Zenzes et al. ont mis en évidence
une augmentation de la concentration en cadmium dans le liquide de follicule des
fumeuses (14). Ils ont également retrouvé dans les ovocytes issus des
patientes fumeuses un plus grand nombre d'ovocytes diploïdes résultant,
semble-t-il, de la non-expulsion du premier globule polaire (immaturité méiotique)
ainsi qu'un plus grand nombre de triploïdie (15). Il y a donc un effet direct
du tabac sur l'ovocyte.
Un effet sur l'endomètre et l'implantation
a été évoqué mais non démontré. Hughes et al (6) n'ont
pas mis en évidence de différence échographique entre l'endomètre
des fumeuses et celui des non fumeuses. Wheeler et al. (16) ont mis en évidence
des taux plasmatiques en PP 14 (placental protein 14) significativement plus
faibles chez les fumeuses au cours du premier trimestre de la grossesse. Ces données
suggèrent une action défavorable de l'environnement utérin consécutif
au tabagisme et pouvant influencer le déroulement de la grossesse. La PP 14
est une protéine sécrétée par les glandes endocervicales de
l'endomètre et appartenant à la famille des bêtalactoglobulines.
Un effet du tabac sur la vascularisation
de l'appareil génital féminin a été évoqué par analogie
avec l'appareil cardiovasculaire mais non démontré. L'hypothèse serait
d'une hypovascularisation et d'une hypoxie endométriale et ovarienne liées
à une altération de la paroi vasculaire.
Une étude basée sur les questionnaires
est contestable, la consommation tabagique étant volontiers sous estimée
par les patientes. Il est préférable (mais plus cher) de doser la nicotine
ou ses métabolites.
Une étude publiée en avril
1996 par Sterzik et al. (9) cherche à évaluer l'impact de la consommation
de tabac sur la FIV en prenant comme marqueur du tabagisme la quantité de dérivé
de nicotine présent au niveau du fluide folliculaire. Cette méthode permet
d'éviter les biais des études préalablement citées en mesurant
une donnée vérifiable. Sur 197 patientes analysées, 68 patientes
ont été classées en non fumeuses, 26 fumeuses passives et 103 fumeuses
actives. Les taux de fécondation par cycle et les taux de grossesses étaient
identiques dans les trois groupes. La seule différence statistiquement significative
retrouvée était des taux d'stradiol observés nettement plus faibles
dans le groupe des patientes fumeuses.
Parmi les questions incomplètement
résolues, deux seraient particulièrement importantes, l'effet-dose et
le retour à la normale de la fécondité après l'arrêt du
tabac. En fertilité naturelle, une étude (17) a montré que les ex-fumeuses
avaient une fécondabilité identique à celles qui n'avaient jamais
fumé. Van Voorhis et al. en 1996 avaient montré que les femmes
qui fument pendant leur cycle FIV ont une diminution des taux d'implantation et
de grossesse d'environ 50 % par rapport aux non fumeuses, mais celles qui arrêtent
de fumer avant le cycle FIV ont un taux de grossesse identique aux non fumeuses
(8). Ils concluent que les femmes doivent arrêter de fumer avant le cycle FIV.

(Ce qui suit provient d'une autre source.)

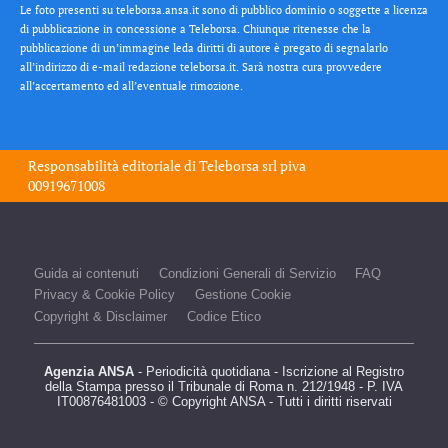
Le foto presenti su teleborsa.ansa.it sono di pubblico dominio o soggette a licenza
di pubblicazione in concessione a Teleborsa. Chiunque ritenesse che la
pubblicazione di un’immagine leda diritti di autore è pregato di segnalarlo
all’indirizzo di e-mail redazione teleborsa.it. Sarà nostra cura provvedere
all’accertamento ed all’eventuale rimozione.
Responsabilità editoriale di
Teleborsa srl
piva
00919671008
Guida ai contenuti
Condizioni Generali di Servizio
FAQ
Privacy & Cookie Policy
Gestione Cookie
Copyright & Disclaimer
Codice Etico
Agenzia ANSA
- Periodicità quotidiana - Iscrizione al Registro
della Stampa presso il Tribunale di Roma n. 212/1948 - P. IVA
IT00876481003 - © Copyright ANSA - Tutti i diritti riservati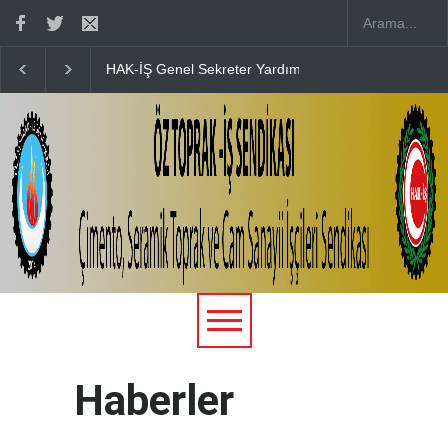
Zengin’in Düğün Merasimine Katılım Sağladık
15 TEMMUZ’UN 10. 
Haberler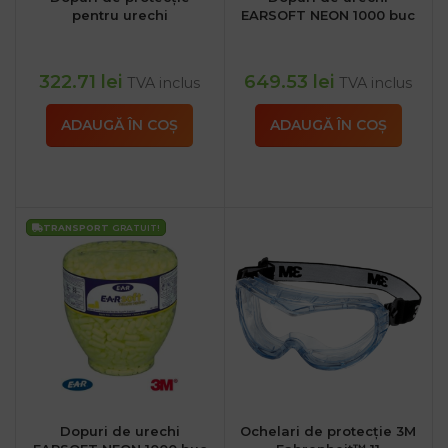
pentru urechi
EARSOFT NEON 1000 buc
322.71
lei
649.53
lei
TVA inclus
TVA inclus
ADAUGĂ ÎN COȘ
ADAUGĂ ÎN COȘ
TRANSPORT
GRATUIT!
Dopuri de urechi
Ochelari de protecție 3M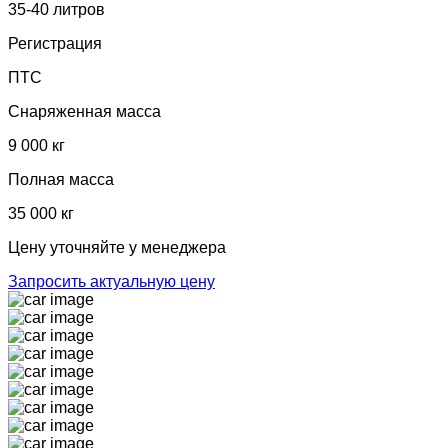
35-40 литров
Регистрация
ПТС
Снаряженная масса
9 000 кг
Полная масса
35 000 кг
Цену уточняйте у менеджера
Запросить актуальную цену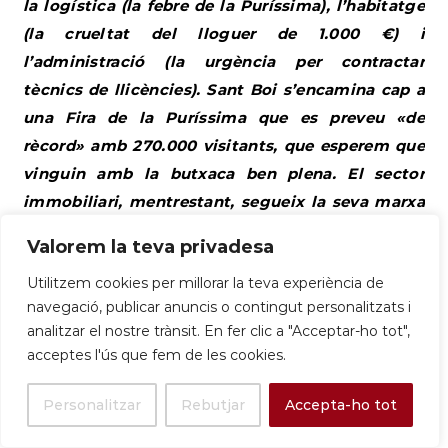
la logística (la febre de la Puríssima), l’habitatge
(la crueltat del lloguer de 1.000 €) i
l’administració (la urgència per contractar
tècnics de llicències). Sant Boi s’encamina cap a
una Fira de la Puríssima que es preveu «de
rècord» amb 270.000 visitants, que esperem que
vinguin amb la butxaca ben plena. El sector
immobiliari, mentrestant, segueix la seva marxa
amb grans operacions que gestionen pisos de
Valorem la teva privadesa
lloguer a 1.000 €, mentre l’Ajuntament esgota
Utilitzem cookies per millorar la teva experiència de
recursos per sortejar 40 habitatges públics,
navegació, publicar anuncis o contingut personalitzats i
intentant posar un pegat de 500 € a un forat de
analitzar el nostre trànsit. En fer clic a "Acceptar-ho tot",
1.000 €. L’oportunitat de feina passa per la
acceptes l'ús que fem de les cookies.
logística i la sanitat, confirmant que, per Sant
Boi, sempre hi haurà feina si saps preparar
Personalitzar
Rebutjar
Accepta-ho tot
comandes o cuidar de l’àvia.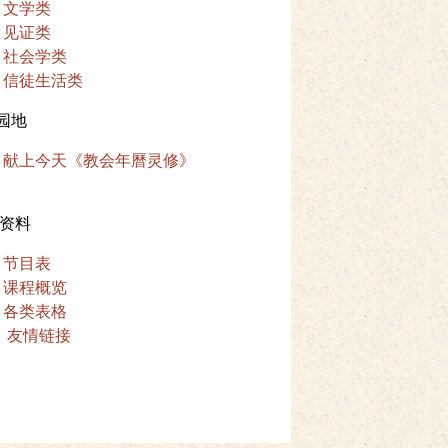
文学类
见证类
社会学类
信徒生活类
园地
献上今天《教会年曆灵修》
资料
节目表
课程概览
各类表格
友情链接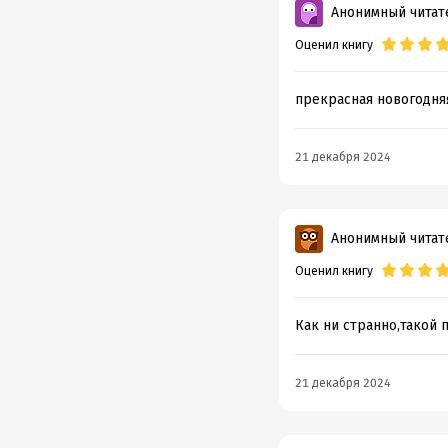
Анонимный читат
Оценил книгу
прекрасная новогодняя
21 декабря 2024
Анонимный читат
Оценил книгу
Как ни странно,такой 
21 декабря 2024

L'effet des patchs antitabac n'a jamais été publié.
Chez l'homme, si en reproduction naturelle
il est fortement probable que la consommation du tabac ait une influence sur les
paramètres spermatiques, probable qu'elle ait une incidence sur la fertilité
des sujets, déjà hypofertiles, encore hypothétique qu'elle joue un
rôle chez les sujets normalement féconds. En FIV une seule étude,
celle de Joesbury et al. (18) montre une diminution du taux de grossesse
si l'homme fume, sans modification du taux
de fécondation.
Notre étude a pour la première
fois montré qu'à nombre égal d'embryons transférés le taux
de grossesse est abaissé chez les femmes fumant plus de 10 cigarettes par jour,
traduisant ainsi un effet du tabac sur l'implantation embryonnaire. Ces données
devraient être plus diffusées auprès des candidates à l'AMP.

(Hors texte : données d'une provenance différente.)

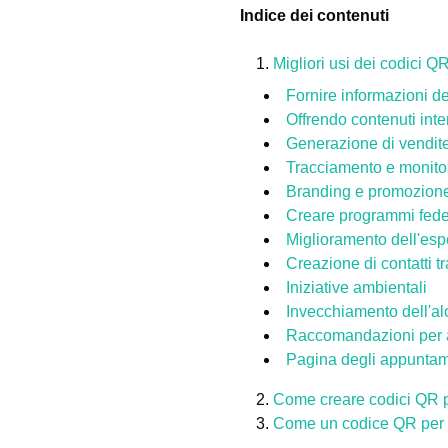
Indice dei contenuti
Migliori usi dei codici QR
Fornire informazioni de
Offrendo contenuti inter
Generazione di vendite 
Tracciamento e monito
Branding e promozion
Creare programmi fede
Miglioramento dell'esp
Creazione di contatti tra
Iniziative ambientali
Invecchiamento dell'al
Raccomandazioni per a
Pagina degli appuntamen
Come creare codici QR per
Come un codice QR per bi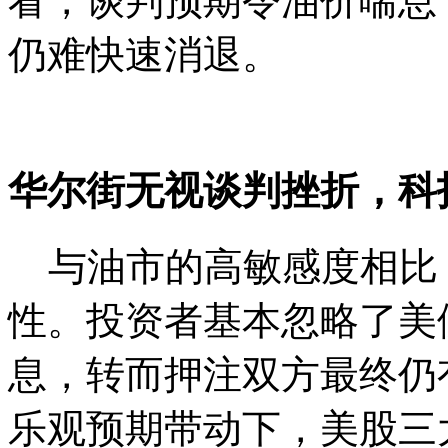
看，谈判预期令油价喘息
仍难快速消退。
华尔街无视谈判挫折，科
与油市的高敏感度相比
性。投资者基本忽略了美
息，转而押注双方最终仍
乐观预期带动下，美股三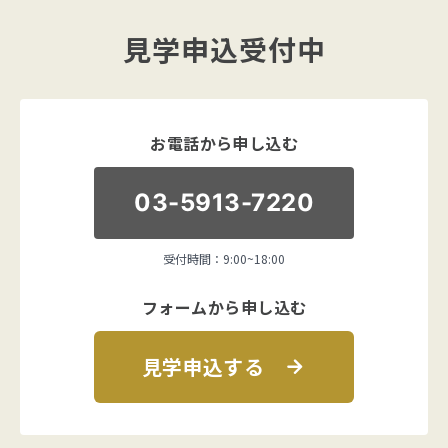
見学申込受付中
お電話から申し込む
03-5913-7220
受付時間：9:00~18:00
フォームから申し込む
見学申込する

Toute candidate à la FIV devrait être informée de l'effet délétère
du tabac et chaque fois que possible arrêter de fumer.
Bibliographie
[1] ROTH L, TAYLOR H, Risks of
smoking to reproductive health : assesment of women's knowledge. Am J Obstet
Gynecol, 2001, 184, 934-939.
[2] DE MOUZON J, SPIRA
A, SCHWARTZ D, A prospective study of the relation between smoking and fertility.

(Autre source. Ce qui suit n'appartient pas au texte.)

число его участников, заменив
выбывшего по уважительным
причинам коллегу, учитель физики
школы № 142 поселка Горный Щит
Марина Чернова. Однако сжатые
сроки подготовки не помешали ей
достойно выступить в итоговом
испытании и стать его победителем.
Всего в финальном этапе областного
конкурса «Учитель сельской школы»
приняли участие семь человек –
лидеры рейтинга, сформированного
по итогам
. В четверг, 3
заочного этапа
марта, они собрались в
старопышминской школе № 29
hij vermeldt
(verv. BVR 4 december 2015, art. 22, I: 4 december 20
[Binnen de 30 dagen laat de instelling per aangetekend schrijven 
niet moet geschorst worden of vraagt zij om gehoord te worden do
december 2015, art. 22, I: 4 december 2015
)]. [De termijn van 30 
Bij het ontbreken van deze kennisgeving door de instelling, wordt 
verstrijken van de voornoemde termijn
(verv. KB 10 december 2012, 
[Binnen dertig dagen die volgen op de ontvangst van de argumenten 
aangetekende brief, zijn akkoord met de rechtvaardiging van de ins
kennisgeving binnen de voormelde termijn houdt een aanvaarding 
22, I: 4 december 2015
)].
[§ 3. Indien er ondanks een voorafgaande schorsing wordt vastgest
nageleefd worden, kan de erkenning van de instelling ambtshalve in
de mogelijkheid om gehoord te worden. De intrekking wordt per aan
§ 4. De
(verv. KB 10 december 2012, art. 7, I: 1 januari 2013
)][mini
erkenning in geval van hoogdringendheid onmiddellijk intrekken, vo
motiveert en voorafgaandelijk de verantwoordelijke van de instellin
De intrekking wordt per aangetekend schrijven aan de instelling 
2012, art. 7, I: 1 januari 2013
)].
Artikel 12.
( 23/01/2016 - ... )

Int J Epidemiol, 1988, 17, 378-384.
[3] BOLUMAR F, OLSEN
J, BOLDSEN J, JUUL S, KARMAUS W, FLETCHER T, FIGA-TALAMACA I, THONNEAU P, PANTELAKIS
S, Smoking reduces fecundity, a European multicenter study on infertility and subfecundity.
Am J Epidemiol, 1996, 143, 578-587.
[4] HULL GR, NORTH
K, TAYLOR H, FARROW A, Ford WCL and the Avon Longitudinal study of pregnancy and
Childhood study team. Delayed conception and active and passive smoking. Fertil
Steril, 2000, 74, 725-733.
[5] VAN NOORD P, DUBAS
J, DORLAND M et al, Age et natural menopause in a population based screening cohort:
the role of menarche, fecundity, and lifestyle factors. Fertil Steril, 1997,
68, 95-102.
[6] HUGHES E, YEO
J, CLAMAN P, YOUNG L, SAGLE M, DAYA S, COLLINS J, Cigarette smoking and the outcomes
of in vitro fertilization: measurement of effect size and levels of action.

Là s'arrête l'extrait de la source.